In 1998 scientists using the neutrino detector in Kamioka, Japan, were able to observe
several thousand neutrinos—elusive, tiny subatomic particles moving at nearly the
speed of light and passing through almost everything in their path. The Kamioka findings have potentially far-reaching ramifications. They strongly suggest that the neutrino has mass, albeit an infinitesimal amount. Even a tiny mass means that neutrinos
would outweigh all the universe’s visible matter, because of their vast numbers. The
findings also suggest that a given neutrino does not have one stable mass or one stable
identity; instead it oscillates from one identity or “flavor” (physicists’ term describing
how neutrinos interact with other particles) to another. This oscillation may explain
why, although the Sun is a large source of neutrinos, detectors capture far fewer solar
neutrinos than the best theory of solar physics predicts: the neutrinos may be changing
to flavors undetectable by detectors.
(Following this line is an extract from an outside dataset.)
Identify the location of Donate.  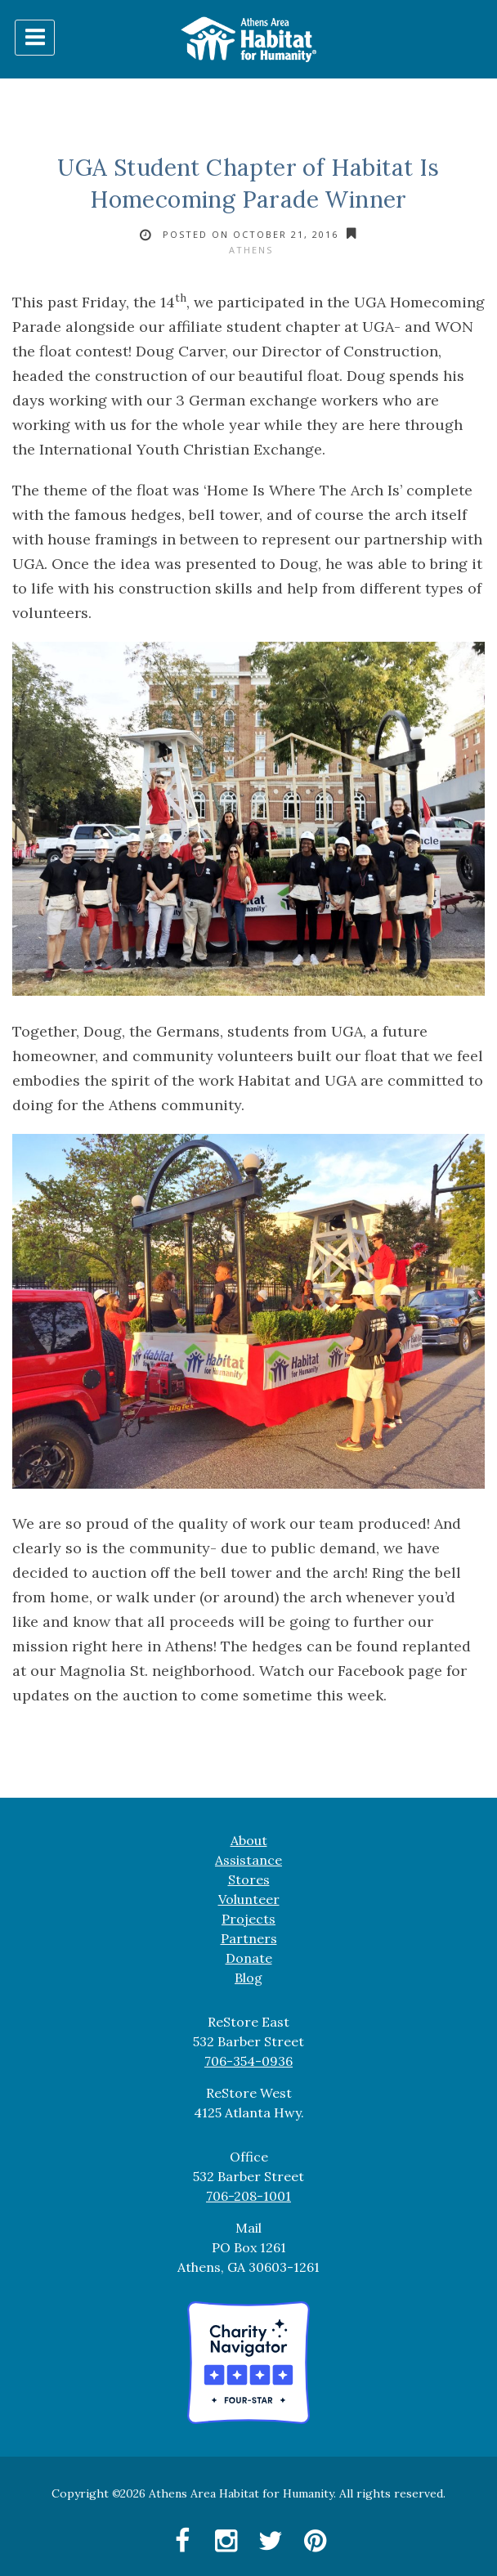 (249, 1958).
Finally, while the standard particle-physics
model—which describes all matter in terms of twelve fundamental particles and four
fundamental forces—does not allow for neutrinos with mass, there are theories that
do. Further experiments to confirm that neutrinos have mass could help physicists
determine which, if any, of these theories is correct.
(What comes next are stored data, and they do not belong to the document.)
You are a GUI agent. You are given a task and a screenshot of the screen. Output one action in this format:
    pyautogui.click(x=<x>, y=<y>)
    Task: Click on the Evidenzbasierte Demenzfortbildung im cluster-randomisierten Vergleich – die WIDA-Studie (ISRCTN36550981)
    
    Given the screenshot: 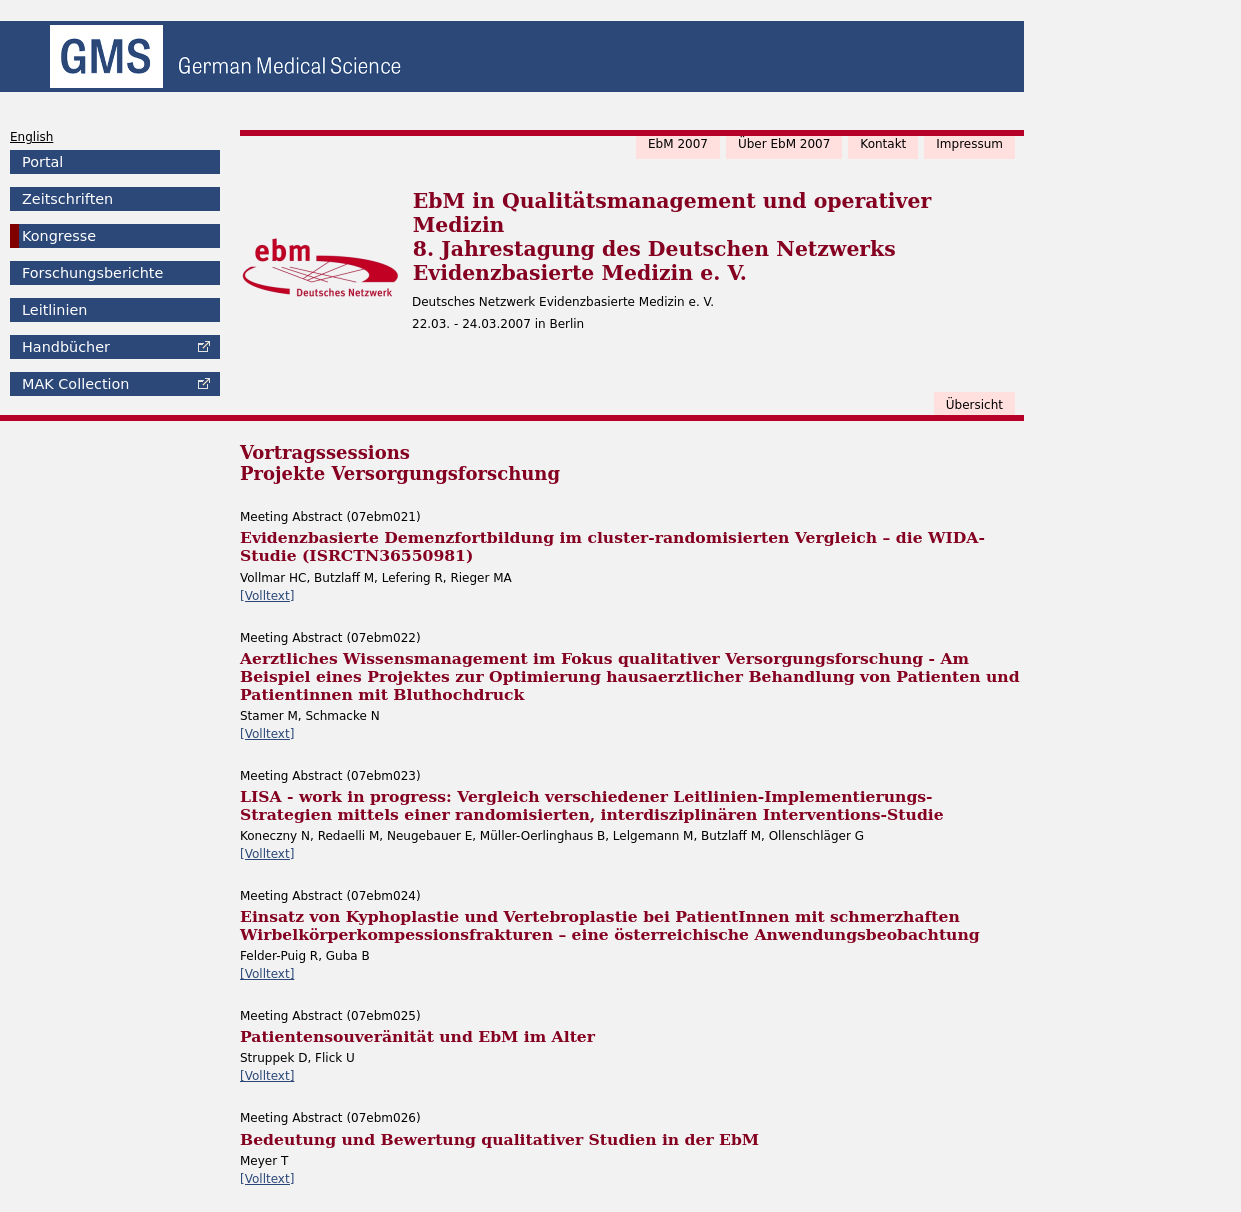 What is the action you would take?
    pyautogui.click(x=612, y=546)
- According to the passage, one significant implication of the discovery that
neutrinos have mass is that such a discovery would
A cast doubt on the solar origins of many of the neutrinos that reach Earth
B help to establish the validity of the standard particle-physics model
C indicate that most of the visible matter of the universe is composed of
neutrinos
D entail that the total weight of all the visible matter in the universe is less
than that of all the neutrinos in the universe
E mean that the speed with which neutrinos normally move can be slowed
by certain types of matter
The correct answer as per the answer key is D. But how do we have evidence for that? The last sentence of the passage suggests that the evidence that proves that neutrinos have mass will help determine which of the two theories are correct. One theory is “standard particle-physics
model” which say neutrinos don’t have mass whereas the other theory says it can have mass. So if we the discovery will help prove that neutrinos have mass, it will essentially invalidate the “standard particle-physics model”. So shouldn’t the answer be B? “help to establish the validity” can indeed be inferred to mean “prove it wrong” in the context of proving that a model or theory is not valid so answer B should be closer to correct answer than D?